Publié 24 avril 2020
Mis à jour 24 avril 2020

À Montréal, la coupe Stanley remportée par les Canadiens en 1993 est souvent, avec raison, directement associée à Patrick Roy.

Plusieurs oublient cependant qu’à l’autre bout de la patinoire, devant le filet des Kings, un certain Kelly Hrudey avait lui aussi tout donné pour permettre à son équipe d’être compétitive jusqu’à la fin. 

Voyez l'essentiel de ma discussion avec l'ancien patineur dans la vidéo ci-dessus.

J’ai récemment eu l’occasion, lors d’un généreux entretien que m’a offert l’ex-gardien de but, de m’entretenir avec lui. 

D’entrée de jeu, le sympathique homme, originaire d’Edmonton, a bien voulu revenir sur la confrontation finale de 1993. 

«Évidemment, le match numéro un de la série contre Montréal a été spécial. Nous avions triomphé par la marque de 4-1. Je dois cependant avouer qu’après ce match, je n’ai aucun souvenir positif concernant cette série.»

Retour sur « l’affaire McSorley »

Soyez honnêtes : vous m’en auriez voulu d’avoir discuté avec Kelly Hrudey sans revenir avec lui sur « l’affaire McSorley ». 

Le 3 juin 1993, au Forum, les Kings et le CH s’affrontent à l’occasion du deuxième match de la série finale. 

Vainqueurs lors du match initial, les Kings et Hrudey ne sont plus qu’à quelques instants de prendre les devants 2-0 dans la série. Ils détiennent une mince avance de 2-1 avec deux minutes à écouler à la partie.

Lors d’un arrêt de jeu et suivant les conseils de son capitaine Guy Carbonneau, Jacques Demers demande que l’on mesure le bâton du défenseur des Kings, Marty McSorley. Kerry Fraser s’exécute et surprise! Il envoie McSorley au banc des pénalités pour avoir utilisé un bâton illégal.

Le Tricolore déploie son avantage numérique. Éric Desjardins, auteur du seul but des siens dans la partie, sème l’hystérie dans le Forum en marquant avec 1 :13 à faire au temps réglementaire. 

On connaît tous la suite... Alors qu’il n’y a que quelques secondes d’écoulées à la période de prolongation, Desjardins, encore lui, trompe Hrudey pour la troisième fois de la soirée et permet au CH de créer l’égalité 1-1 dans la série. 

«J’étais convaincu que nous allions écouler cette pénalité», lance Hrudey, visiblement encore un peu ébranlé. 

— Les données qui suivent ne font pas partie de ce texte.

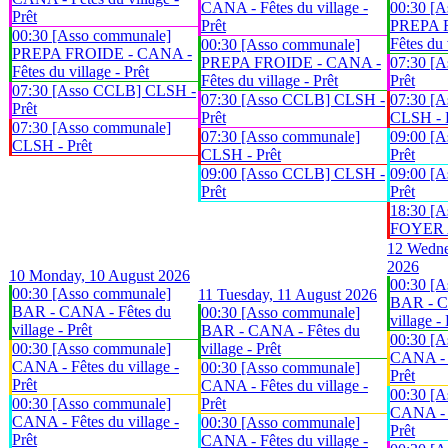
CANA - Fêtes du village -
00:30 [A
Prêt
Prêt
PREPA 
00:30 [Asso communale]
Fêtes du 
00:30 [Asso communale]
PREPA FROIDE - CANA -
PREPA FROIDE - CANA -
07:30 [
Fêtes du village - Prêt
Fêtes du village - Prêt
Prêt
07:30 [Asso CCLB] CLSH -
07:30 [Asso CCLB] CLSH -
07:30 [A
Prêt
Prêt
CLSH - 
07:30 [Asso communale]
07:30 [Asso communale]
09:00 [
CLSH - Prêt
CLSH - Prêt
Prêt
09:00 [Asso CCLB] CLSH -
09:00 [
Prêt
Prêt
18:30 [A
FOYER An
12
Wedne
2026
10
Monday, 10 August 2026
00:30 [A
00:30 [Asso communale]
11
Tuesday, 11 August 2026
BAR - C
BAR - CANA - Fêtes du
00:30 [Asso communale]
village - 
village - Prêt
BAR - CANA - Fêtes du
00:30 [A
00:30 [Asso communale]
village - Prêt
CANA - F
CANA - Fêtes du village -
00:30 [Asso communale]
Prêt
Prêt
CANA - Fêtes du village -
00:30 [A
00:30 [Asso communale]
Prêt
CANA - F
CANA - Fêtes du village -
00:30 [Asso communale]
Prêt
Prêt
CANA - Fêtes du village -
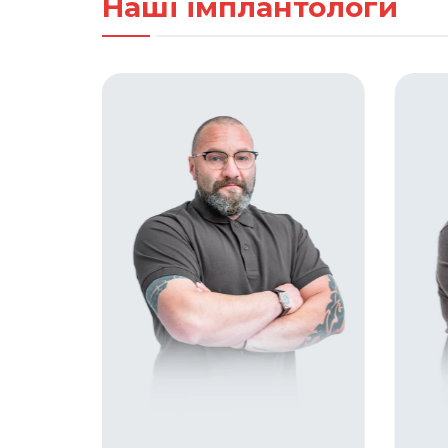
Наші імплантологи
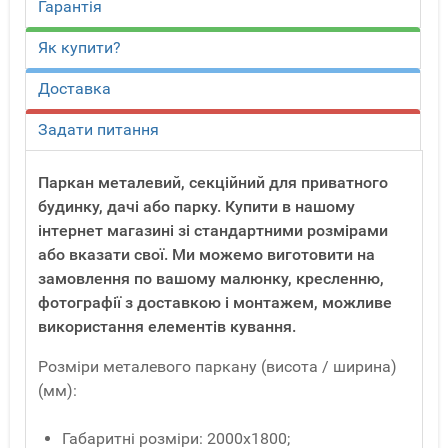
Гарантія
Як купити?
Доставка
Задати питання
Паркан металевий, секційний для приватного
будинку, дачі або парку. Купити в нашому
інтернет магазині зі стандартними розмірами
або вказати свої. Ми можемо виготовити на
замовлення по вашому малюнку, кресленню,
фотографії з доставкою і монтажем, можливе
використання елементів кування.
Розміри металевого паркану (висота / ширина)
(мм):
Габаритні розміри: 2000х1800;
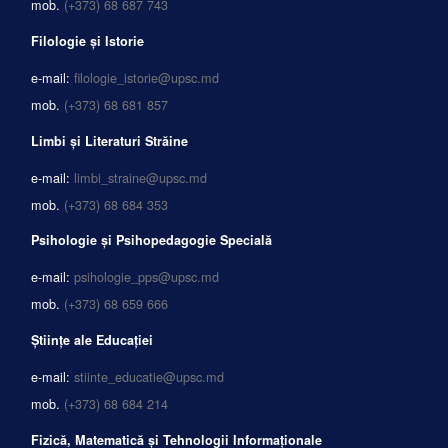
mob.
(+373) 68 687 743
Filologie și Istorie
e-mail:
filologie_istorie@upsc.md
mob.
(+373) 68 681 857
Limbi și Literaturi Străine
e-mail:
limbi_straine@upsc.md
mob.
(+373) 68 684 353
Psihologie și Psihopedagogie Specială
e-mail:
psihologie_pps@upsc.md
mob.
(+373) 68 659 666
Științe ale Educației
e-mail:
stiinte_educatie@upsc.md
mob.
(+373) 68 684 214
Fizică, Matematică și Tehnologii Informaționale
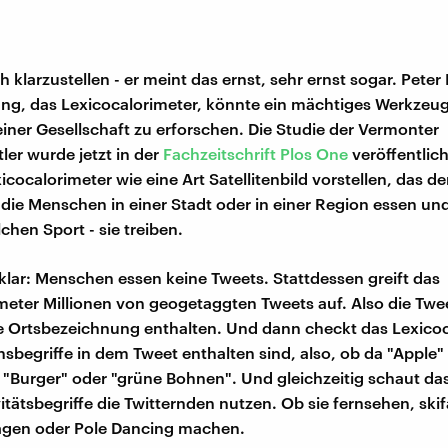
 klarzustellen - er meint das ernst, sehr ernst sogar. Peter
ung, das Lexicocalorimeter, könnte ein mächtiges Werkzeug
iner Gesellschaft zu erforschen. Die Studie der Vermonter
ler wurde jetzt in der
Fachzeitschrift Plos One
veröffentlich
icocalorimeter wie eine Art Satellitenbild vorstellen, das 
 die Menschen in einer Stadt oder in einer Region essen un
chen Sport - sie treiben.
t klar: Menschen essen keine Tweets. Stattdessen greift das
meter Millionen von geogetaggten Tweets auf. Also die Twee
 Ortsbezeichnung enthalten. Und dann checkt das Lexicoc
nsbegriffe in dem Tweet enthalten sind, also, ob da "Apple"
 "Burger" oder "grüne Bohnen". Und gleichzeitig schaut da
itätsbegriffe die Twitternden nutzen. Ob sie fernsehen, ski
jagen oder Pole Dancing machen.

«Je ne rejetterai jamais la faute sur le bâton illégal. Je devais faire cet arrêt. Je devais arrêter ce tir de Desjardins en fin de match. J’étais pris avec le gros John LeClair devant moi et Desjardins a décoché un tir dans le haut du filet.»

Hrudey a ensuite lancé un commentaire empreint de sagesse, qui témoigne très bien de la longue expérience qu’il a eue dans la Ligue nationale de hockey. 

«Peu importe si l’appel d’un officiel est bon ou mauvais, cela ne doit jamais affecter vos émotions. Jamais!»

Des fleurs pour Luc Robitaille 

Même si la défaite est encore douloureuse pour Hrudey, il a tenu a louanger le travail de son ancien coéquipier, Luc Robitaille. 

Lors de la campagne de 1992-1993, le Québécois avait connu la meilleure saison de sa carrière en vertu d’une récolte de 125 points, dont 63 filets. 

«Il n’avait marqué qu’une fois lors de la série contre les Maple Leafs. Mais il avait inscrit deux buts dans le premier match contre le CH. Je savais qu’il serait fantastique. Il était toujours à son meilleur lorsqu’il jouait chez lui.»